2. (that is, information receiver) from one party to the contract the contract of the other party (that is, the information disclosure party) with the disclosing party and its subordinate company's products, business plans, marketing, investment, financial status, business and

other project related information, messages, data, drawings, technical know-how, analysis, calculation, assembly, research and other data, or the receiver of the information related data; The above information also includes information communicated orally by the disclosing party and its subsidiaries to the receiving party.

 

 

 

 

(2) trade secrets are valuable special assets.
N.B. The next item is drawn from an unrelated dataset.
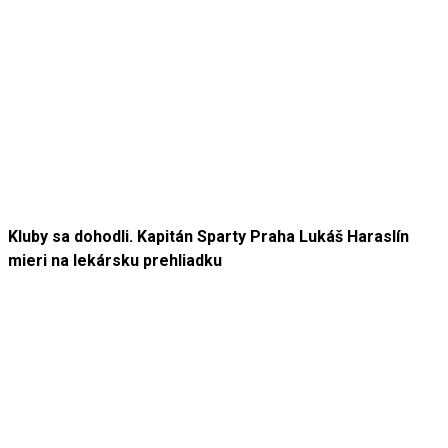
Kluby sa dohodli. Kapitán Sparty Praha Lukáš Haraslín
mieri na lekársku prehliadku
Without the prior written consent of the disclosing party, the receiving party shall not disclose trade secrets for any reason or purpose.

 

The receiving party shall store the carrier containing trade secrets in a safe place. The disclosing party may ask the receiving party in writing to return or destroy the carrier of the trade secret obtained from the disclosing party, and the receiving party must return or destroy it.

 

(iv) before obtaining the written consent of the other party, the parties shall not publicize the contents, terms, business arrangements and other relevant information of the negotiations or negotiations related to this contract through the media or by other means.

 

(v) both parties shall abide by the trade secret protection obligations stipulated in this article, even if the contract is terminated in advance or the performance is completed.

 

Xii. Terms for the protection of rights and interests guaranteed in the procurement contract

 

Party b guarantee: not obtain authorization, a clear dividing line between the party a brand and never implement the violation of party a including but not limited to, right to reputation or honour, intellectual property rights and fair trading right and other rights infringement, or find out or should find the tort exist, as of the date of party a has the right to terminate the sending immediately take business or service requirements, termination payment end processing measures, such as cooperation, remove or terminate the contract and does not assume any of party b's breach of contract or tort liability. Party b warrants that it will unconditionally accept the above measures taken by party a and will not claim any objection or rights.

 

Xiii. This contract shall be formed upon being signed and sealed by both parties。

 

 

 

 

  

Signature (seal) of party a:

 

Date:2018.5.20

 

 

 

Signature (seal) of party a:

 

Date:2018.5.20

 

 

 

 

Quotation of commission ratio

 

Whereas party A and party b have jointly signed a contract, the contract number in party A is [ ] (hereinafter referred to as the master agreement) on

month day year. Now due to the need of business development of both parties, both parties have reached the following terms and conditions through friendly negotiation

 

categories of insurance commission ratio categories of insurance commission ratio
Auto insurance (commercial) Less than 60%    
Auto insurance (compulsory traffic insurance) Less than 10%    
Non-car insurance According to order    

 

This quotation is an integral part of the master agreement and has the same legal effect as the master agreement. The unmodified or modified part of the master agreement shall still have legal effect on both parties, and both parties shall still perform their respective obligations.